Everybody says this, too, but wait.
The multidimensional experience that is Pacifica Koral Reef began life in trumpet player and composer Smith's prodigious imagination, and then found a home on a single sheet of paper, inscribed with sinuous lines, bright blocks of spring green and earthy ochre, radiant pools of blue, circuit-board computations, and ancient glyphs.
You could call it a painting. The University of Chicago's Renaissance Society, which hosted an exhibition of Smith's graphic scores in 2015, probably would.
It's also a portal, as Kaiser and I found when we began, with Smith's inspiration and help, to translate it into sound. Over the course of several recording sessions, made next door to a sumptuous collection of vintage ukuleles and utilizing an array of microphones made of purest Soviet unobtanium, we were transported to locales as dramatically different as a steamy Chicago nightclub, a Third Stream concert hall, the crystalline world under the Antarctic ice, and a lonely Scottish moor (with hints of a lost tanpura droning in the distance).

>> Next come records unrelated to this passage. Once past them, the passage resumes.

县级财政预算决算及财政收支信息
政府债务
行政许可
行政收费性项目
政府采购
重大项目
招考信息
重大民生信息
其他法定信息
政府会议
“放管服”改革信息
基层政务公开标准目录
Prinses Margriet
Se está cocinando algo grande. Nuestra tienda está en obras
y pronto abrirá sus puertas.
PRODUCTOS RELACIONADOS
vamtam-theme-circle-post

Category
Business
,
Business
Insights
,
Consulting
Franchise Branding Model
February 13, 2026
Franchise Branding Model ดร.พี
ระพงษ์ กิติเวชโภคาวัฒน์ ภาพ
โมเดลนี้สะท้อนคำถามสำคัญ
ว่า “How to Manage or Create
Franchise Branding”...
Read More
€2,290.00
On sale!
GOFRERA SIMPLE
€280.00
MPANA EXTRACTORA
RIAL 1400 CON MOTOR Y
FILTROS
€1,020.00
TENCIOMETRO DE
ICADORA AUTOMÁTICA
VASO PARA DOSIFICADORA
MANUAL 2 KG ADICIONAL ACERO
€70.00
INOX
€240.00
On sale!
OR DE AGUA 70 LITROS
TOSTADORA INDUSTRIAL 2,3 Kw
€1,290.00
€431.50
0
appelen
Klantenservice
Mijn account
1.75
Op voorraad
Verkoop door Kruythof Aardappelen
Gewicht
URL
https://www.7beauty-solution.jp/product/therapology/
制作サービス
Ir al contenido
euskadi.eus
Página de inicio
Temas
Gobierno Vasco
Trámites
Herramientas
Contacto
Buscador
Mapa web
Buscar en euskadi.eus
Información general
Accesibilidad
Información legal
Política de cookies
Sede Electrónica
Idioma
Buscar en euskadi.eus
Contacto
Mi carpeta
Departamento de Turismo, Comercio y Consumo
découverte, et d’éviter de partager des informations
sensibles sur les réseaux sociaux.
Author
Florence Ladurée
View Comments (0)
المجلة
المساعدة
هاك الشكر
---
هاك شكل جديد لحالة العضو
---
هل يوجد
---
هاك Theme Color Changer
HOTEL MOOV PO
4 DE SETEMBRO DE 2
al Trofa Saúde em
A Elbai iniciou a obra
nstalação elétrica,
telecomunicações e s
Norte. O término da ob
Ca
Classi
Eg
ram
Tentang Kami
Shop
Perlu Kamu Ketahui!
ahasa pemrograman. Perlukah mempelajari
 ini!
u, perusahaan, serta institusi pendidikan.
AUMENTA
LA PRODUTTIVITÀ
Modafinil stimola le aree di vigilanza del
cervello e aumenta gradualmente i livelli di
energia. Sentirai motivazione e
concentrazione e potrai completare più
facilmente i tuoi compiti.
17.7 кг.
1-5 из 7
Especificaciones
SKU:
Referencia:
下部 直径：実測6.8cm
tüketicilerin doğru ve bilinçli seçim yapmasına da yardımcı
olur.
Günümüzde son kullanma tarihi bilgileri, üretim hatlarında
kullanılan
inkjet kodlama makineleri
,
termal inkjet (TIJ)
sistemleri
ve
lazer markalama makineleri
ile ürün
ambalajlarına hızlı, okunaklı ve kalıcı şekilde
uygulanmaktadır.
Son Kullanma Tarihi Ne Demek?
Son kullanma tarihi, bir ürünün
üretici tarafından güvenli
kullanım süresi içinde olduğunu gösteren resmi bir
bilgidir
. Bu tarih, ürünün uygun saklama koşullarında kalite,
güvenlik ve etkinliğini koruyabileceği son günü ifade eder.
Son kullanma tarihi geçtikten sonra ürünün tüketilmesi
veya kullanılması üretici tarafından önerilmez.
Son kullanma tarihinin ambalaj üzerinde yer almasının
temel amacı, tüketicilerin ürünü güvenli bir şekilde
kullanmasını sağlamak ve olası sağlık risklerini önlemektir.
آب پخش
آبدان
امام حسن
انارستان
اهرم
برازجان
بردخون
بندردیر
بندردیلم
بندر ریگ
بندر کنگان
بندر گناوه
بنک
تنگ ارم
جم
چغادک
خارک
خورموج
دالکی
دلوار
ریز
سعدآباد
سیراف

Tracking the Pacifica Koral Reef score took us out of familiar habits and into new terrain. It sparked music that will never be duplicated, because if we tried we'd of necessity be expressing a different moment, a different feeling. And it strengthened preexisting bonds of friendship and respect. I met Kaiser in 1978, after seeing a poster advertising a concert of "weird guitar music", and Smith perhaps a year after that, when he led a workshop for improvisers in Vancouver. Meanwhile, Henry has collaborated with Leo on a number of projects, most notably three 2-CD sets and two single album releases with their Yo Miles! band. Henry, who has known Leo since 1976, tells me that he thinks of Wadada as the favorite and wise uncle that he never had in his own family.
All of these visions, connections, and relationships are realized through the score. The music is improvised and ephemeral; the effect is intentional, replicable, and lasting.
That's the beauty of Smith's Ankhrasmation system, which combination of visual stimulation, musical notation, and social philosophy that prompts intuition, imagination, and cooperation.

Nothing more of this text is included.